Cérebro em desenvolvimento e responsabilidade familiar
É consenso entre os profissionais de saúde que “não existe beber com moderação” para adolescentes. A legislação brasileira proíbe o consumo de álcool por menores de 18 anos, e há uma razão biológica fundamental para isso: o cérebro adolescente ainda está em pleno desenvolvimento. A ingestão de álcool durante essa fase pode impactar negativamente o desenvolvimento cognitivo, emocional e de tomada de decisões, com consequências a longo prazo para a saúde mental e o comportamento. A postura de famílias que permitem ou até incentivam o consumo de álcool dentro de casa, sob a premissa de “supervisão”, é amplamente criticada por especialistas. Eles classificam tal abordagem como “extremamente permissiva e equivocada”, argumentando que a prevenção eficaz passa por uma presença familiar mais ativa e pela transmissão de mensagens claras de que o álcool não deve ser o centro das celebrações e que seu consumo por adolescentes é inaceitável. É fundamental que os adultos estabeleçam limites claros, protegendo os jovens dos riscos inerentes ao álcool.
Conscientização e prevenção para festas mais seguras
Diante dos riscos ampliados pelo consumo de álcool nas festas de fim de ano, a conscientização e a prevenção tornam-se ferramentas indispensáveis para garantir celebrações mais seguras e saudáveis. A mensagem central é que a bebida não deve ser a protagonista desses momentos. É fundamental que as famílias e a sociedade em geral desglamourizem o álcool, especialmente em ambientes onde há crianças e adolescentes, e ofereçam alternativas que permitam desfrutar das festividades sem recorrer ao consumo excessivo. Ao priorizar a moderação e a responsabilidade, é possível preservar a saúde, fortalecer os laços familiares e sociais, e evitar os inúmeros perigos associados ao uso desmedido de bebidas alcoólicas, construindo memórias felizes e duradouras, livres de arrependimentos.

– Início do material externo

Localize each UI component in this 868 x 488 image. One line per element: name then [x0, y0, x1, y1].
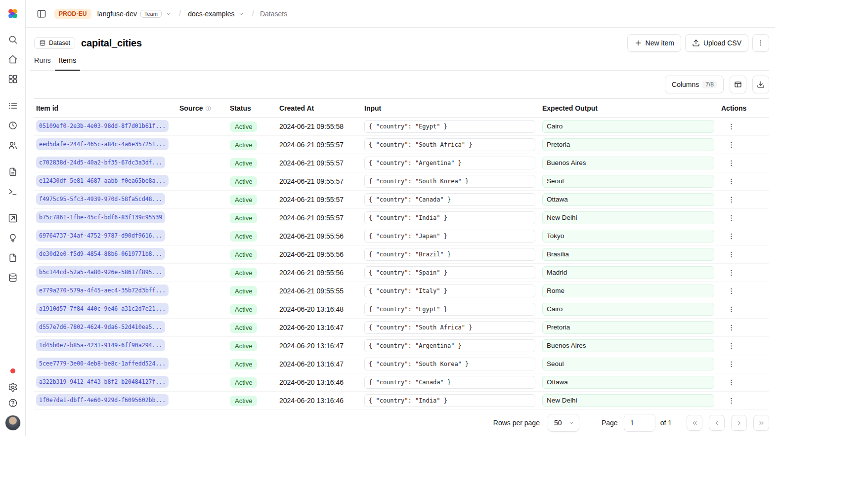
tab-items[interactable]: Items: [55, 55, 80, 70]
input-value[interactable]: { "country": "Japan" }: [364, 230, 535, 243]
col-header-input[interactable]: Input: [362, 99, 540, 118]
row-actions-button[interactable]: [724, 284, 738, 298]
expected-output-value[interactable]: Seoul: [542, 175, 714, 188]
sidebar-item-tracing[interactable]: [5, 98, 21, 114]
input-value[interactable]: { "country": "Egypt" }: [364, 303, 535, 316]
expected-output-value[interactable]: Ottawa: [542, 376, 714, 389]
row-actions-button[interactable]: [724, 193, 738, 206]
sidebar-item-playground[interactable]: [5, 184, 21, 200]
table-row[interactable]: e779a270-579a-4f45-aec4-35b72d3bff... Ac…: [34, 282, 769, 300]
langfuse-logo[interactable]: [6, 7, 20, 21]
input-value[interactable]: { "country": "Canada" }: [364, 193, 535, 206]
expected-output-value[interactable]: Buenos Aires: [542, 339, 714, 352]
sidebar-item-users[interactable]: [5, 137, 21, 153]
row-actions-button[interactable]: [724, 266, 738, 280]
sidebar-item-search[interactable]: [5, 32, 21, 47]
expected-output-value[interactable]: Cairo: [542, 120, 714, 133]
expected-output-value[interactable]: Brasília: [542, 248, 714, 261]
table-row[interactable]: e12430df-5e81-4687-aabb-f0ea65be8a... Ac…: [34, 172, 769, 191]
row-actions-button[interactable]: [724, 321, 738, 334]
row-actions-button[interactable]: [724, 247, 738, 261]
input-value[interactable]: { "country": "India" }: [364, 211, 535, 224]
col-header-item-id[interactable]: Item id: [34, 99, 177, 118]
table-row[interactable]: c702838d-24d5-40a2-bf35-67dc3a3df... Act…: [34, 154, 769, 172]
expected-output-value[interactable]: Tokyo: [542, 230, 714, 243]
row-actions-button[interactable]: [724, 138, 738, 152]
input-value[interactable]: { "country": "Argentina" }: [364, 339, 535, 352]
next-page-button[interactable]: [731, 415, 747, 431]
sidebar-toggle-button[interactable]: [34, 6, 49, 22]
input-value[interactable]: { "country": "South Korea" }: [364, 358, 535, 370]
table-row[interactable]: a322b319-9412-4f43-b8f2-b20484127f... Ac…: [34, 373, 769, 392]
item-id-link[interactable]: e779a270-579a-4f45-aec4-35b72d3bff...: [36, 285, 169, 296]
input-value[interactable]: { "country": "Argentina" }: [364, 157, 535, 169]
tab-runs[interactable]: Runs: [30, 55, 55, 70]
expected-output-value[interactable]: Madrid: [542, 266, 714, 279]
row-actions-button[interactable]: [724, 120, 738, 133]
user-avatar[interactable]: [5, 415, 21, 431]
expected-output-value[interactable]: Ottawa: [542, 193, 714, 206]
org-switcher[interactable]: langfuse-dev Team: [96, 8, 173, 20]
table-row[interactable]: de30d2e0-f5d9-4854-88b6-0619771b8... Act…: [34, 245, 769, 264]
table-row[interactable]: 69764737-34af-4752-9787-d90df9616... Act…: [34, 227, 769, 245]
page-input[interactable]: [624, 414, 655, 432]
sidebar-item-dashboards[interactable]: [5, 71, 21, 87]
item-id-link[interactable]: b5c144cd-52a5-4a80-926e-58617f895...: [36, 266, 165, 278]
columns-button[interactable]: Columns 7/8: [665, 76, 724, 93]
item-id-link[interactable]: 1f0e7da1-dbff-4e60-929d-f6095602bb...: [36, 394, 169, 406]
row-actions-button[interactable]: [724, 375, 738, 389]
table-row[interactable]: eed5dafe-244f-465c-a84c-4a6e357251... Ac…: [34, 136, 769, 154]
item-id-link[interactable]: b75c7861-1fbe-45cf-bdf6-83f139c95539: [36, 211, 165, 223]
expected-output-value[interactable]: Pretoria: [542, 321, 714, 334]
expected-output-value[interactable]: Seoul: [542, 358, 714, 370]
item-id-link[interactable]: a1910d57-7f84-440c-9e46-a31c2d7e21...: [36, 303, 169, 315]
row-actions-button[interactable]: [724, 174, 738, 188]
input-value[interactable]: { "country": "Italy" }: [364, 285, 535, 297]
col-header-source[interactable]: Source: [177, 99, 228, 118]
row-actions-button[interactable]: [724, 156, 738, 170]
new-item-button[interactable]: New item: [627, 34, 681, 52]
row-actions-button[interactable]: [724, 211, 738, 225]
table-row[interactable]: 1f0e7da1-dbff-4e60-929d-f6095602bb... Ac…: [34, 392, 769, 410]
sidebar-item-annotation-queues[interactable]: [5, 250, 21, 266]
row-actions-button[interactable]: [724, 357, 738, 371]
sidebar-item-ask-ai[interactable]: [5, 230, 21, 246]
item-id-link[interactable]: f4975c95-5fc3-4939-970d-58fa5cd48...: [36, 193, 165, 205]
rows-per-page-select[interactable]: 50: [548, 414, 579, 432]
sidebar-item-settings[interactable]: [5, 379, 21, 395]
info-icon[interactable]: [205, 105, 212, 112]
sidebar-item-home[interactable]: [5, 51, 21, 67]
expected-output-value[interactable]: New Delhi: [542, 394, 714, 407]
export-button[interactable]: [752, 76, 769, 93]
item-id-link[interactable]: d557e7d6-7802-4624-9da6-52d410ea5...: [36, 321, 165, 333]
input-value[interactable]: { "country": "South Africa" }: [364, 321, 535, 334]
input-value[interactable]: { "country": "Brazil" }: [364, 248, 535, 261]
table-row[interactable]: 5cee7779-3e00-4eb8-be8c-1affedd524... Ac…: [34, 355, 769, 373]
item-id-link[interactable]: e12430df-5e81-4687-aabb-f0ea65be8a...: [36, 175, 169, 187]
sidebar-item-support[interactable]: [5, 395, 21, 411]
item-id-link[interactable]: 69764737-34af-4752-9787-d90df9616...: [36, 230, 165, 242]
project-switcher[interactable]: docs-examples: [187, 8, 246, 20]
last-page-button[interactable]: [753, 415, 769, 431]
item-id-link[interactable]: de30d2e0-f5d9-4854-88b6-0619771b8...: [36, 248, 165, 260]
row-actions-button[interactable]: [724, 394, 738, 407]
item-id-link[interactable]: 05109ef0-2e3b-4e03-98dd-8f7d01b61f...: [36, 120, 169, 132]
more-actions-button[interactable]: [752, 34, 769, 52]
row-actions-button[interactable]: [724, 229, 738, 243]
input-value[interactable]: { "country": "India" }: [364, 394, 535, 407]
expected-output-value[interactable]: Pretoria: [542, 138, 714, 151]
table-row[interactable]: b75c7861-1fbe-45cf-bdf6-83f139c95539 Act…: [34, 209, 769, 227]
previous-page-button[interactable]: [709, 415, 725, 431]
sidebar-item-sessions[interactable]: [5, 118, 21, 133]
expected-output-value[interactable]: New Delhi: [542, 211, 714, 224]
col-header-created-at[interactable]: Created At: [277, 99, 362, 118]
item-id-link[interactable]: 5cee7779-3e00-4eb8-be8c-1affedd524...: [36, 358, 169, 369]
input-value[interactable]: { "country": "Spain" }: [364, 266, 535, 279]
input-value[interactable]: { "country": "South Korea" }: [364, 175, 535, 188]
first-page-button[interactable]: [687, 415, 702, 431]
row-actions-button[interactable]: [724, 339, 738, 353]
item-id-link[interactable]: 1d45b0e7-b85a-4231-9149-6ff90a294...: [36, 339, 165, 351]
expected-output-value[interactable]: Cairo: [542, 303, 714, 316]
sidebar-item-prompts[interactable]: [5, 164, 21, 180]
col-header-status[interactable]: Status: [228, 99, 277, 118]
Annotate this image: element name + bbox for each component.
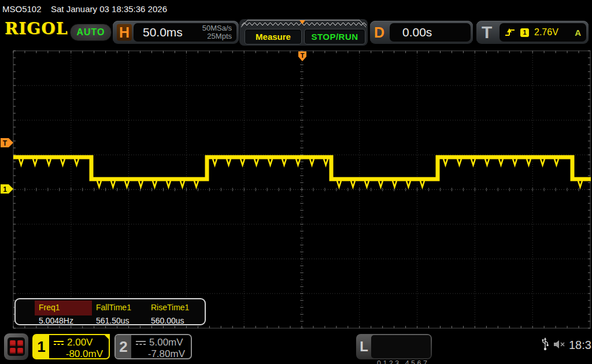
logic-analyzer-label: L (356, 334, 372, 359)
sample-rate-memdepth: 50MSa/s 25Mpts (202, 24, 236, 41)
measure-button[interactable]: Measure (245, 29, 302, 44)
channel-2-block[interactable]: 2 5.00mV -7.80mV (114, 334, 192, 359)
sample-rate: 50MSa/s (202, 24, 232, 32)
measurement-label: RiseTime1 (147, 300, 205, 315)
trigger-level-marker-label: T (3, 139, 8, 147)
waveform-overview-strip[interactable]: Measure STOP/RUN (239, 19, 368, 46)
channel-1-number: 1 (34, 335, 49, 358)
logic-channels-row1: 0 1 2 3 4 5 6 7 (377, 358, 431, 364)
measurement-label: Freq1 (35, 300, 92, 315)
trigger-label: T (482, 24, 492, 41)
rigol-logo: RIGOL (5, 19, 68, 38)
channel-1-block[interactable]: 1 2.00V -80.0mV (32, 334, 110, 359)
header-bar: RIGOL AUTO H 50.0ms 50MSa/s 25Mpts Measu… (0, 17, 592, 49)
measurement-item-freq[interactable]: Freq1 5.0048Hz (35, 300, 92, 323)
measurement-item-falltime[interactable]: FallTime1 561.50us (92, 300, 147, 323)
channel-1-waveform-notches (19, 159, 582, 187)
horizontal-label: H (117, 24, 132, 41)
measurement-label: FallTime1 (92, 300, 147, 315)
system-datetime: Sat January 03 18:35:36 2026 (51, 4, 167, 14)
trigger-source-badge: 1 (520, 28, 529, 37)
oscilloscope-screen: TT1 MSO5102 Sat January 03 18:35:36 2026… (0, 0, 592, 364)
trigger-position-marker-label: T (301, 52, 305, 59)
timebase-value: 50.0ms (143, 25, 183, 39)
memory-depth: 25Mpts (202, 32, 232, 40)
dc-coupling-icon (53, 340, 64, 346)
menu-grid-button[interactable] (4, 333, 28, 360)
channel-2-number: 2 (116, 335, 131, 358)
measurement-value: 560.00us (147, 315, 205, 325)
overview-zigzag (239, 19, 368, 28)
channel-1-scale: 2.00V (67, 337, 92, 348)
trigger-level-value: 2.76V (534, 27, 558, 38)
channel-1-ground-marker-label: 1 (3, 185, 7, 194)
delay-label: D (374, 25, 384, 40)
bottom-status-bar: 1 2.00V -80.0mV 2 5.00mV -7.80mV (0, 329, 592, 364)
dc-coupling-icon (135, 340, 146, 346)
delay-value: 0.00s (402, 25, 432, 39)
acquisition-mode-badge[interactable]: AUTO (70, 24, 112, 41)
stop-run-button[interactable]: STOP/RUN (304, 29, 365, 44)
center-axis-ticks (13, 51, 579, 328)
top-info-bar: MSO5102 Sat January 03 18:35:36 2026 (0, 0, 592, 17)
measurement-results-panel[interactable]: Freq1 5.0048Hz FallTime1 561.50us RiseTi… (14, 298, 206, 325)
rising-edge-icon (505, 28, 515, 37)
usb-icon (541, 337, 549, 351)
trigger-delay-panel[interactable]: D 0.00s (370, 21, 473, 44)
status-clock: 18:35 (569, 339, 592, 352)
speaker-muted-icon[interactable] (553, 340, 567, 349)
logic-analyzer-block[interactable]: L 0 1 2 3 4 5 6 7 8 9 1011 12131415 (356, 334, 432, 359)
menu-grid-icon (8, 337, 25, 356)
measurement-value: 5.0048Hz (35, 315, 92, 325)
model-name: MSO5102 (2, 4, 42, 14)
horizontal-timebase-panel[interactable]: H 50.0ms 50MSa/s 25Mpts (113, 21, 239, 44)
logic-channel-list: 0 1 2 3 4 5 6 7 8 9 1011 12131415 (371, 335, 431, 358)
trigger-panel[interactable]: T 1 2.76V A (476, 21, 589, 44)
channel-2-scale: 5.00mV (149, 337, 183, 348)
measurement-item-risetime[interactable]: RiseTime1 560.00us (147, 300, 205, 323)
trigger-sweep-mode: A (575, 28, 581, 38)
measurement-value: 561.50us (92, 315, 147, 325)
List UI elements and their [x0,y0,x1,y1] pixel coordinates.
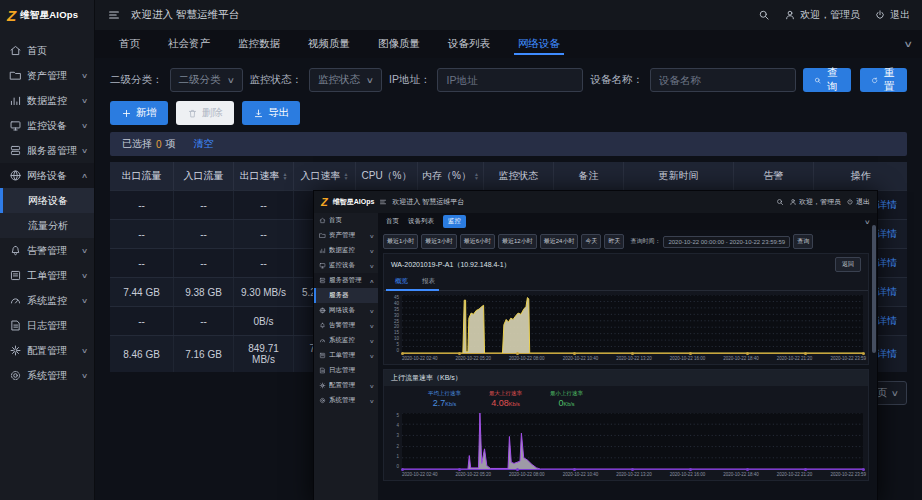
time-range-button-昨天[interactable]: 昨天 [604,234,624,249]
sidebar-item-工单管理[interactable]: 工单管理∨ [0,263,94,288]
collapse-menu-icon[interactable] [107,8,121,22]
sidebar-item-首页[interactable]: 首页 [0,38,94,63]
back-button[interactable]: 返回 [835,257,861,272]
device-name-input[interactable] [650,68,796,92]
tab-视频质量[interactable]: 视频质量 [294,30,364,58]
sidebar-item-系统监控[interactable]: 系统监控∨ [314,333,378,348]
row-detail-link[interactable]: 详情 [877,256,897,270]
welcome-text: 欢迎进入 智慧运维平台 [131,8,239,22]
row-detail-link[interactable]: 详情 [877,347,897,361]
chart-tab-报表[interactable]: 报表 [421,275,436,290]
popup-content: 最近1小时最近3小时最近6小时最近12小时最近24小时今天昨天查询时间：2020… [378,230,877,500]
column-header-出口速率[interactable]: 出口速率▲▼ [234,162,294,190]
sort-icon[interactable]: ▲▼ [344,172,349,180]
chart-tab-概览[interactable]: 概览 [394,275,409,290]
time-range-button-最近24小时[interactable]: 最近24小时 [540,234,579,249]
search-button[interactable]: 查询 [803,68,851,92]
sidebar-item-告警管理[interactable]: 告警管理∨ [0,238,94,263]
sidebar-item-label: 资产管理 [27,69,82,83]
time-range-button-最近12小时[interactable]: 最近12小时 [498,234,537,249]
popup-logo-text: 维智星AIOps [333,197,375,207]
sidebar-item-数据监控[interactable]: 数据监控∨ [0,88,94,113]
tab-社会资产[interactable]: 社会资产 [154,30,224,58]
column-header-入口速率[interactable]: 入口速率▲▼ [294,162,356,190]
time-range-button-最近6小时[interactable]: 最近6小时 [460,234,495,249]
popup-tab-设备列表[interactable]: 设备列表 [408,217,434,226]
search-icon[interactable] [758,9,770,21]
row-detail-link[interactable]: 详情 [877,198,897,212]
sidebar-item-系统管理[interactable]: 系统管理∨ [0,363,94,388]
search-icon [814,75,821,86]
popup-tab-监控[interactable]: 监控 [443,215,466,228]
tabs-overflow-chevron-icon[interactable]: ∨ [904,39,914,49]
sidebar-item-网络设备[interactable]: 网络设备∨ [314,303,378,318]
sidebar-item-资产管理[interactable]: 资产管理∨ [314,228,378,243]
tab-监控数据[interactable]: 监控数据 [224,30,294,58]
sidebar-item-系统监控[interactable]: 系统监控∨ [0,288,94,313]
user-menu[interactable]: 欢迎，管理员 [784,8,860,22]
clear-selection-link[interactable]: 清空 [194,137,214,151]
tab-图像质量[interactable]: 图像质量 [364,30,434,58]
sidebar-subitem-服务器[interactable]: 服务器 [314,288,378,303]
chevron-down-icon: ∨ [81,347,88,355]
chevron-down-icon: ∨ [81,147,88,155]
table-cell: -- [234,220,294,248]
sidebar-item-首页[interactable]: 首页 [314,213,378,228]
popup-query-button[interactable]: 查询 [793,234,813,249]
tab-首页[interactable]: 首页 [105,30,154,58]
sidebar-item-配置管理[interactable]: 配置管理∨ [0,338,94,363]
x-tick-label: 2020-10-22 10:40 [563,356,599,361]
popup-logout-button[interactable]: 退出 [846,197,870,207]
sidebar-item-配置管理[interactable]: 配置管理∨ [314,378,378,393]
row-detail-link[interactable]: 详情 [877,314,897,328]
row-detail-link[interactable]: 详情 [877,285,897,299]
popup-collapse-menu-icon[interactable] [379,198,387,206]
category-select[interactable]: 二级分类 ∨ [170,68,243,92]
popup-user-menu[interactable]: 欢迎，管理员 [789,197,841,207]
column-label: 更新时间 [659,169,699,183]
column-header-备注: 备注 [554,162,624,190]
reset-button[interactable]: 重置 [860,68,908,92]
export-button[interactable]: 导出 [242,101,300,125]
tab-设备列表[interactable]: 设备列表 [434,30,504,58]
home-icon [319,217,326,224]
sort-icon[interactable]: ▲▼ [283,172,288,180]
column-header-内存（%）[interactable]: 内存（%）▲▼ [418,162,484,190]
sidebar-item-数据监控[interactable]: 数据监控∨ [314,243,378,258]
popup-scrollbar-thumb[interactable] [872,225,876,353]
sidebar-item-工单管理[interactable]: 工单管理∨ [314,348,378,363]
tab-网络设备[interactable]: 网络设备 [504,30,574,58]
sidebar-item-告警管理[interactable]: 告警管理∨ [314,318,378,333]
popup-search-icon[interactable] [776,198,784,206]
table-cell: -- [174,191,234,219]
time-range-button-最近3小时[interactable]: 最近3小时 [421,234,456,249]
sidebar-item-服务器管理[interactable]: 服务器管理∨ [0,138,94,163]
sidebar-item-服务器管理[interactable]: 服务器管理∧ [314,273,378,288]
sidebar-subitem-流量分析[interactable]: 流量分析 [0,213,94,238]
sidebar-item-监控设备[interactable]: 监控设备∨ [0,113,94,138]
sidebar-item-资产管理[interactable]: 资产管理∨ [0,63,94,88]
logout-button[interactable]: 退出 [874,8,910,22]
delete-button[interactable]: 删除 [176,101,234,125]
sidebar-item-日志管理[interactable]: 日志管理 [314,363,378,378]
sort-icon[interactable]: ▲▼ [474,172,479,180]
query-time-range[interactable]: 2020-10-22 00:00:00 - 2020-10-22 23:59:5… [663,236,790,248]
sidebar-subitem-网络设备[interactable]: 网络设备 [0,188,94,213]
popup-tab-首页[interactable]: 首页 [386,217,399,226]
chart-y-axis: 543210 [387,413,402,469]
row-detail-link[interactable]: 详情 [877,227,897,241]
status-select[interactable]: 监控状态 ∨ [309,68,382,92]
sidebar-item-监控设备[interactable]: 监控设备∨ [314,258,378,273]
popup-tabs-overflow-chevron-icon[interactable]: ∨ [863,218,870,225]
y-tick-label: 2 [396,444,399,449]
ip-input[interactable] [437,68,583,92]
time-range-button-最近1小时[interactable]: 最近1小时 [383,234,418,249]
sidebar-item-网络设备[interactable]: 网络设备∧ [0,163,94,188]
y-tick-label: 30 [394,313,399,318]
chevron-down-icon: ∨ [366,76,374,85]
time-range-button-今天[interactable]: 今天 [581,234,601,249]
sidebar-item-系统管理[interactable]: 系统管理∨ [314,393,378,408]
sidebar-item-日志管理[interactable]: 日志管理 [0,313,94,338]
add-button[interactable]: 新增 [110,101,168,125]
status-label: 监控状态： [250,73,303,87]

Perguntas frequentes sobre álcool e festas de fim de ano
Existe uma quantidade segura de álcool para consumo?
Não, de acordo com a Organização Mundial da Saúde (OMS), não existe um nível seguro de consumo de álcool. Qualquer quantidade ingerida pode trazer prejuízos à saúde, sejam eles imediatos ou a longo prazo, afetando diversos sistemas do corpo humano e aumentando o risco de doenças crônicas.
Quais são os principais perigos do álcool para adolescentes?
Para adolescentes, cujos cérebros ainda estão em desenvolvimento, o álcool pode causar danos significativos ao desenvolvimento cognitivo, emocional e de tomada de decisões, impactando a capacidade de aprendizado e memória. Além disso, há maior risco de intoxicações agudas, acidentes e problemas de saúde mental, bem como a possibilidade de desenvolver dependência mais cedo.
Como posso celebrar as festas de fim de ano de forma mais segura em relação ao álcool?
Priorize bebidas não alcoólicas e saborosas, intercale o consumo de álcool com água para manter-se hidratado, alimente-se bem antes e durante as celebrações, e jamais dirija após beber, utilizando alternativas como transporte por aplicativo ou designando um motorista. Seja um exemplo para crianças e adolescentes, estabelecendo limites claros e desincentivando o consumo. Concentre-se nas companhias e nas atividades, não na bebida.
Para mais informações sobre consumo consciente e apoio a quem precisa, procure serviços de saúde e organizações especializadas em prevenção e tratamento da dependência.